Premier rappel : la dégradation du financement de la prise en charge des personnes en situation de dépendance depuis le début des années 2000 constitue une « source de déstabilisation du secteur, notamment associatif ». En outre, « la redéfinition des aides publiques, en particulier l’APA [allocation personnalisée d’autonomie], n’a pas suivi la montée en puissance du nombre de bénéficiaires ». Dans les deux territoires étudiés, le problème de financement est ainsi « récurrent » et constitue une question « centrale dans les propos des acteurs rencontrés, qui soulignent notamment l’instabilité qui en découle pour les structures associatives ». Les chercheurs se sont donc interrogés sur les conséquences de ces perturbations : « Il convient de se demander comment ces structures parviennent à maintenir leurs activités pour assurer leur pérennité. » L’étude met en évidence des stratégies à l’œuvre, consistant notamment à influer sur les tarifs (en négociant avec les financeurs ou en jouant sur les prix des prestations) ou à diversifier l’activité de l’association – au risque de basculer vers le « service à la personne » et de perdre son « identité sociale ».
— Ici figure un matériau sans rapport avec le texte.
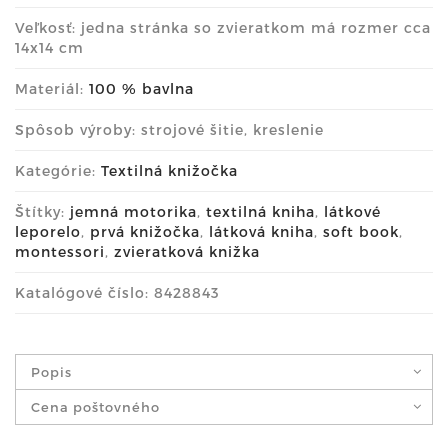
Veľkosť: jedna stránka so zvieratkom má rozmer cca
14x14 cm
Materiál:
100 % bavlna
Spôsob výroby: strojové šitie, kreslenie
Kategórie:
Textilná knižočka
Štítky:
jemná motorika
,
textilná kniha
,
látkové
leporelo
,
prvá knižočka
,
látková kniha
,
soft book
,
montessori
,
zvieratková knižka
Katalógové číslo: 8428843
Popis
Cena poštovného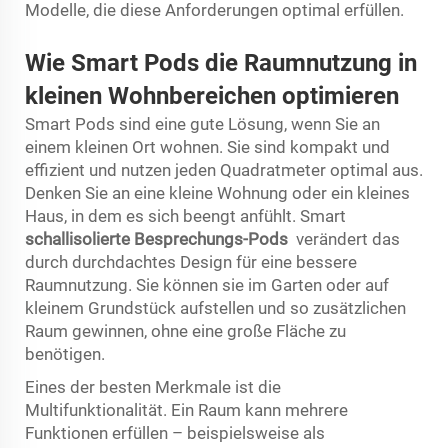
Modelle, die diese Anforderungen optimal erfüllen.
Wie Smart Pods die Raumnutzung in
kleinen Wohnbereichen optimieren
Smart Pods sind eine gute Lösung, wenn Sie an
einem kleinen Ort wohnen. Sie sind kompakt und
effizient und nutzen jeden Quadratmeter optimal aus.
Denken Sie an eine kleine Wohnung oder ein kleines
Haus, in dem es sich beengt anfühlt. Smart
schallisolierte Besprechungs-Pods
verändert das
durch durchdachtes Design für eine bessere
Raumnutzung. Sie können sie im Garten oder auf
kleinem Grundstück aufstellen und so zusätzlichen
Raum gewinnen, ohne eine große Fläche zu
benötigen.
Eines der besten Merkmale ist die
Multifunktionalität. Ein Raum kann mehrere
Funktionen erfüllen – beispielsweise als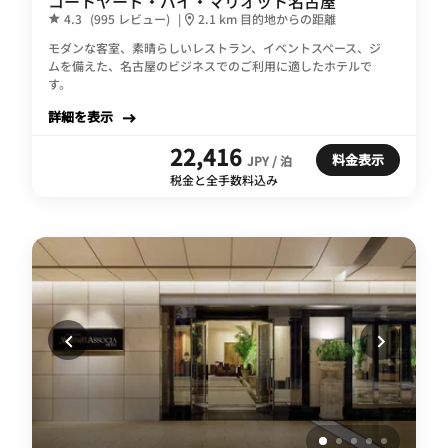
コートヤード・バイ・マリオット名古屋
4.3
(995 レビュー)
|
2.1 km 目的地からの距離
モダンな客室、素晴らしいレストラン、イベントスペース、ジ
ムを備えた、名古屋のビジネスでのご利用に適したホテルで
す。
詳細を表示
22,416
料金表示
JPY / 泊
税金と全手数料込み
Mais les associations sont également contraintes de « transformer les conditions d’emploi et de travail pour diminuer les coûts », notamment en « jouant » sur les contrats de travail et/ou la qualification. « Certains financeurs semblent mettre l’objectif de professionnalisation au second plan derrière le maintien des services », notent les auteurs – c’est notamment le cas des conseils départementaux dans les territoires étudiés, certains d’entre eux remettant par ailleurs en cause les accords d’entreprise pour pouvoir limiter leurs financements. En effet, comme le rappelle une directrice d’association, « la seule chose qui est opposable au CG [conseil général], c’est la convention collective ».
La rationalisation de la dépense publique entraîne également « une baisse des temps d’intervention », pointe le rapport. Autre « effet pervers majeur » : le glissement de tâches. Celui-ci s’opère, d’une part, entre les différentes professions de l’aide à domicile – mouvement « qui est le plus souvent ascendant » (salariée qui remplit les fonctions d’une salariée de catégorie supérieure) – et, d’autre part, entre les professionnels de l’aide à domicile et ceux du secteur sanitaire.
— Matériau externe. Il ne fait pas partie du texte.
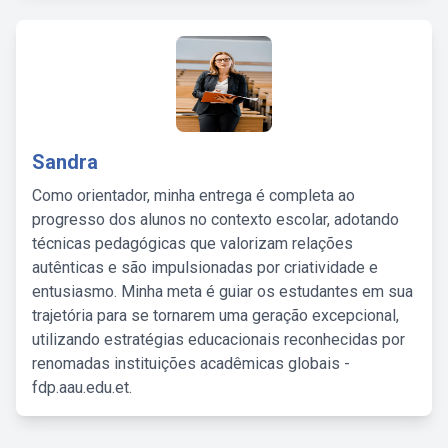
Sandra
Como orientador, minha entrega é completa ao
progresso dos alunos no contexto escolar, adotando
técnicas pedagógicas que valorizam relações
autênticas e são impulsionadas por criatividade e
entusiasmo. Minha meta é guiar os estudantes em sua
trajetória para se tornarem uma geração excepcional,
utilizando estratégias educacionais reconhecidas por
renomadas instituições acadêmicas globais -
fdp.aau.edu.et.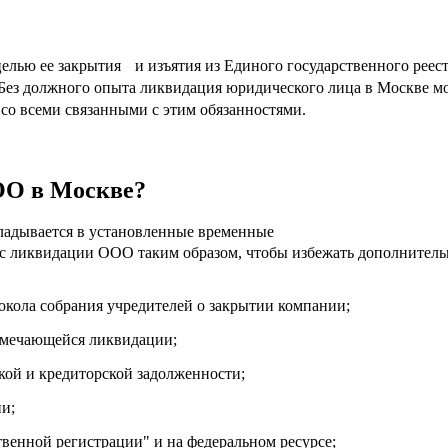
елью ее закрытия и изъятия из Единого государственного реес
ез должного опыта ликвидация юридического лица в Москве мож
со всеми связанными с этим обязанностями.
ОО в Москве?
кладывается в установленные временные
с ликвидации ООО таким образом, чтобы избежать дополнитель
окола собрания учредителей о закрытии компании;
намечающейся ликвидации;
кой и кредиторской задолженности;
и;
твенной регистрации" и на федеральном ресурсе;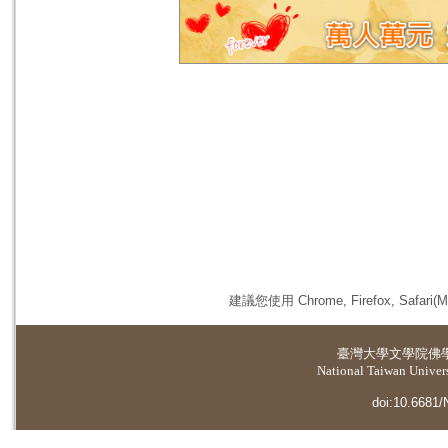
建議您使用 Chrome, Firefox, 
臺灣大學
文學院佛
National Taiwan Universi
doi:10.6681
Au final, les associations sont « confrontées à des injonctions contradictoires : gérer des situations nécessitant des personnels plus qualifiés et réduire le niveau de qualification des salariés ». Si elle met en exergue un lien de cause à effet entre difficultés de financement et dégradation de l’emploi, l’étude souligne aussi, exemple à l’appui, que « la stabilité économique ne garantit pas de bonnes conditions d’emploi et de travail ».
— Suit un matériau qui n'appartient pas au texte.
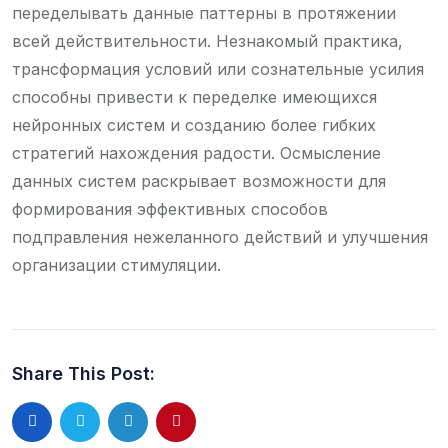
переделывать данные паттерны в протяжении
всей действительности. Незнакомый практика,
трансформация условий или сознательные усилия
способны привести к переделке имеющихся
нейронных систем и созданию более гибких
стратегий нахождения радости. Осмысление
данных систем раскрывает возможности для
формирования эффективных способов
подправления нежеланного действий и улучшения
организации стимуляции.
Share This Post:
Enfin, la mauvaise qualité des emplois dans l’aide à domicile se révèle coûteuse, notamment parce qu’elle engendre des problèmes de santé et de turnover. Raison pour laquelle il importe de « repenser la qualité de l’emploi » dans ce secteur et de faire en sorte que l’aide à domicile relève d’un choix politique : « C’est donc, en plus d’un engagement financier, une restructuration profonde du système qu’il convient de mettre en œuvre pour espérer la revalorisation de ces métiers dans l’aide à domicile », concluent les chercheurs.